01.09.2021
Buchvorstellung - Ettl, Thomas : Die anorektische Logik – Psychodynamik, Genese und Behandlung der Magersucht







Um es vorweg zu sagen: Wer je mit esskranken Menschen beruflich in Kontakt war, wird das Buch mit Gewinn lesen. Und zwar unabhängig davon, ob er eine psychoanalytische Ausbildung hat oder nicht.

Egon Schieles Mädchenakt mit verschränkten Armen aus dem Jahr 1910 als Umschlagabbildung vermittelt eine Ahnung davon, wie sehr der Text beeindrucken wird.

Nach einem kurzen Vorwort zur Neuauflage des bereits 2018 im Selbstverlag erschienenen Buches führt Thomas Ettl ausführlich in die Thematik ein und erklärt, inwiefern die ätiologischen Wurzeln der Essstörung in einer pathogenen Kindheit liegen. Dabei wird das Hungern zur Kontrollstrategie, um eine traumatische Vorgeschichte abzuwehren.

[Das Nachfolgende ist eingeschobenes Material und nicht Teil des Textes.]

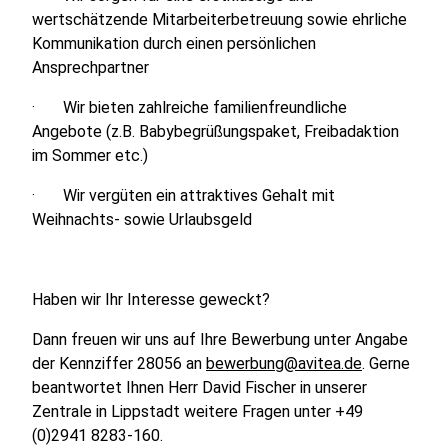
wertschätzende Mitarbeiterbetreuung sowie ehrliche
Kommunikation durch einen persönlichen
Ansprechpartner
· Wir bieten zahlreiche familienfreundliche
Angebote (z.B. Babybegrüßungspaket, Freibadaktion
im Sommer etc.)
· Wir vergüten ein attraktives Gehalt mit
Weihnachts- sowie Urlaubsgeld
Haben wir Ihr Interesse geweckt?
Dann freuen wir uns auf Ihre Bewerbung unter Angabe
der Kennziffer 28056 an
bewerbung@avitea.de
. Gerne
beantwortet Ihnen Herr David Fischer in unserer
Zentrale in Lippstadt weitere Fragen unter +49
(0)2941 8283-160.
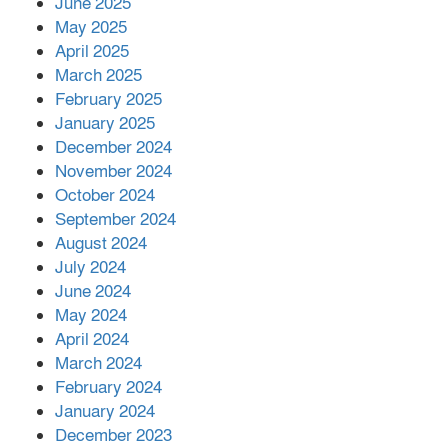
June 2025
২২১ কোটি টাকা বেড়েছে রেলের আয়,
কীভাবে?
May 2025
April 2025
March 2025
এক বিলিয়ন ডলার বিনিয়োগ হবে
February 2025
আনোয়ারায়
January 2025
December 2024
November 2024
বান্দরবানে বন্যায় ক্ষতিগ্রস্তদের মাঝে
October 2024
সহায়তা দিলেন সাচিং প্রু জেরী
September 2024
August 2024
July 2024
June 2024
May 2024
April 2024
March 2024
February 2024
January 2024
December 2023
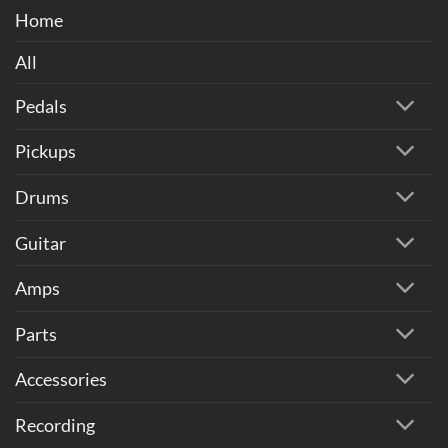
Home
All
Pedals
Pickups
Drums
Guitar
Amps
Parts
Accessories
Recording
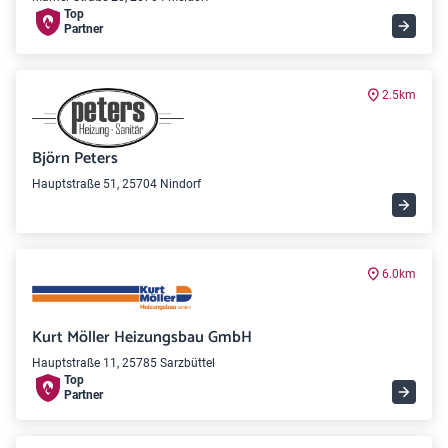
Top
Partner
2.5km
Björn Peters
Hauptstraße 51, 25704 Nindorf
6.0km
Kurt Möller Heizungsbau GmbH
Hauptstraße 11, 25785 Sarzbüttel
Top
Partner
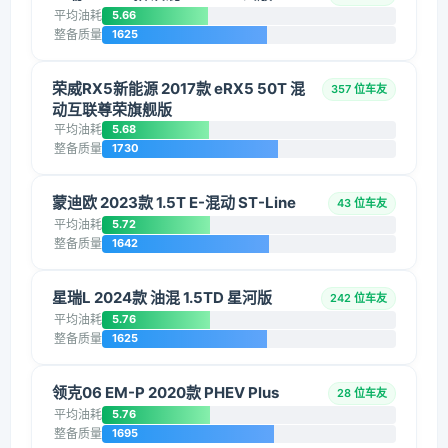
平均油耗
5.66
整备质量
1625
荣威RX5新能源 2017款 eRX5 50T 混
357 位车友
动互联尊荣旗舰版
平均油耗
5.68
整备质量
1730
蒙迪欧 2023款 1.5T E-混动 ST-Line
43 位车友
平均油耗
5.72
整备质量
1642
星瑞L 2024款 油混 1.5TD 星河版
242 位车友
平均油耗
5.76
整备质量
1625
领克06 EM-P 2020款 PHEV Plus
28 位车友
平均油耗
5.76
整备质量
1695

Besonders gut nachvollziehbar wird dies in der Auseinandersetzung mit den inzwischen abgeschalteten Seiten der Pro Ana – Bewegung im Internet. Diese nutzte die Sehnsucht des früh beschädigten Selbsts von Betroffenen nach Zugehörigkeit und Wertschätzung mit seiner Regel Nummer 1: WIR HABEN KEINEN HUNGER gnadenlos aus und trieb die Kranken weiter in die Selbstverletzung, nicht selten in den Tod.

Da das Hungern narzisstischen Gewinn verspricht, darf es nicht aufgegeben werden und macht in der Folge die Behandlung so schwierig.

An die Einführung schließt der Autor die Kapitel „Die anorektische Logik“ I –IV an.

Hier wird anhand zweier Fallbeispiele aus der Literatur, nämlich der Lebensgeschichten von Lilli und Caro sehr gut erklärt, warum sich das Selbst von Esskranken in keinem kohärenten und konsolidierten, sondern in einem dissoziativen Zustand befindet.

In diesem Zusammenhang werden u.a. die gestörte Mutter – Kind – Dyade, die Vaterdeprivation, unbearbeitete intrusive Ereignisse in der Kindheit, die Muttermorphophobie und die transgene rationale Weitergabe von Traumatisierungen intensiv beleuchtet.

Die letzten hundert Seiten widmet der erfahrene Diplom–Psychologe Thomas Ettel der psychoanalytischen Behandlung esskranker Patienten.

Symptom fokussierende und analytisch orientierte Verfahren werden verständlich erklärt. Ettl kommt auf die vorher angeführten Beispiele von Lilli und Caro zu sprechen und stellt dar, wie hier eine Behandlung hätte verlaufen können.

Mögliche Fallen, in die die Analytikerin oder der Analytiker tappen könnten, werden beschrieben und unterstützen den Lerneffekt beim Leser.

Die für die Behandlung von Traumatisierten typische Identitätsverwirrung von Übertragung und Gegenübertragung gilt es sorgfältig zu beachten.

Ettl behandelt in seiner Praxis Esskranke mit fortschreitender, aber noch nicht kritischer Gewichtsabnahme, die bereits einen Klinikaufenthalt hinter sich haben.

Die Erläuterung des Behandlungsprozesses ist beeindruckend in seiner Differenziertheit und geprägt durch wohltuende Demut angesichts der oft eingeschränkten Möglichkeiten des Helfens.